#### WORK TO BE COMPLETED:
From the line with "Перекладаємо слово" to the line with "Запрещено для детей", output every line below exactly, both ends included. Skip the pictures.

[Stored items]
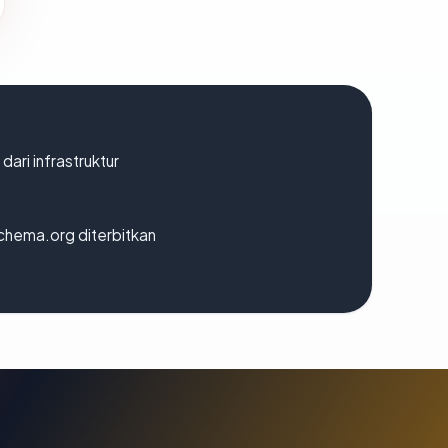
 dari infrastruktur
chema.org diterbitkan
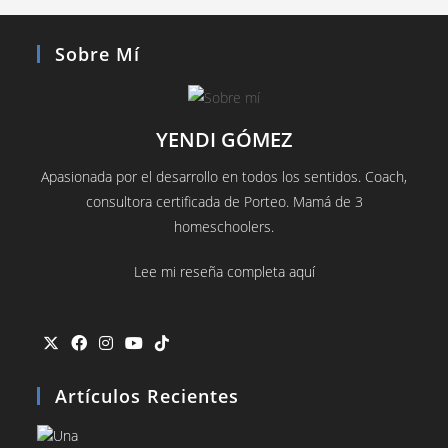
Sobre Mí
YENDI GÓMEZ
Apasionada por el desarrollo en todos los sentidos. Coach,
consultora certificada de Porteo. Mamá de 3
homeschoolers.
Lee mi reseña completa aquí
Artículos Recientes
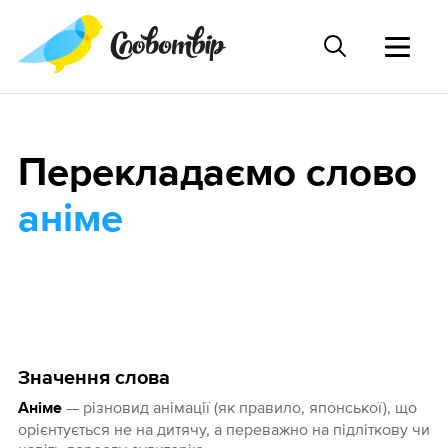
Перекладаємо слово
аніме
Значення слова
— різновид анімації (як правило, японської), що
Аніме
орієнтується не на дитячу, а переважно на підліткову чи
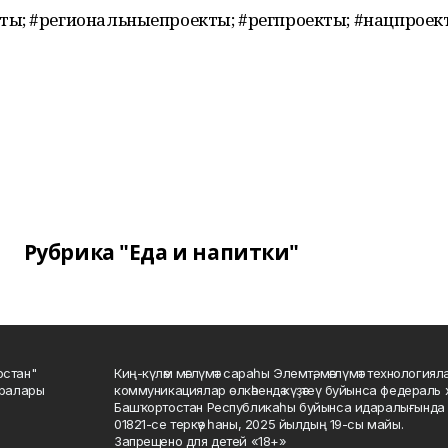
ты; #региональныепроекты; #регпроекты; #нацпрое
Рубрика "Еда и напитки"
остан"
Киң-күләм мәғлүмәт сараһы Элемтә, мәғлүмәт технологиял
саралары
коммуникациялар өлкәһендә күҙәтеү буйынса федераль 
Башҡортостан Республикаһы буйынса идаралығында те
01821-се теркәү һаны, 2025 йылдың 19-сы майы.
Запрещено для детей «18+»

==

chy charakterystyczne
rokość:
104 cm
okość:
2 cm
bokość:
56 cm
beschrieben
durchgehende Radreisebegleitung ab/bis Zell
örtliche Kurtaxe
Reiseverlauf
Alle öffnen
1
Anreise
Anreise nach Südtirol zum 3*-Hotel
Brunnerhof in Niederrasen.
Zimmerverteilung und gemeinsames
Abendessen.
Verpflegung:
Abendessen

#### SOLUTION FOR THIS TASK:
Перекладаємо слово
аніме
Значення слова
— різновид анімації (як правило, японської), що
Аніме
орієнтується не на дитячу, а переважно на підліткову чи
ты; #региональныепроекты; #регпроекты; #нацпрое
Рубрика "Еда и напитки"
остан"
Киң-күләм мәғлүмәт сараһы Элемтә, мәғлүмәт технологиял
саралары
коммуникациялар өлкәһендә күҙәтеү буйынса федераль 
Башҡортостан Республикаһы буйынса идаралығында те
01821-се теркәү һаны, 2025 йылдың 19-сы майы.
Запрещено для детей «18+»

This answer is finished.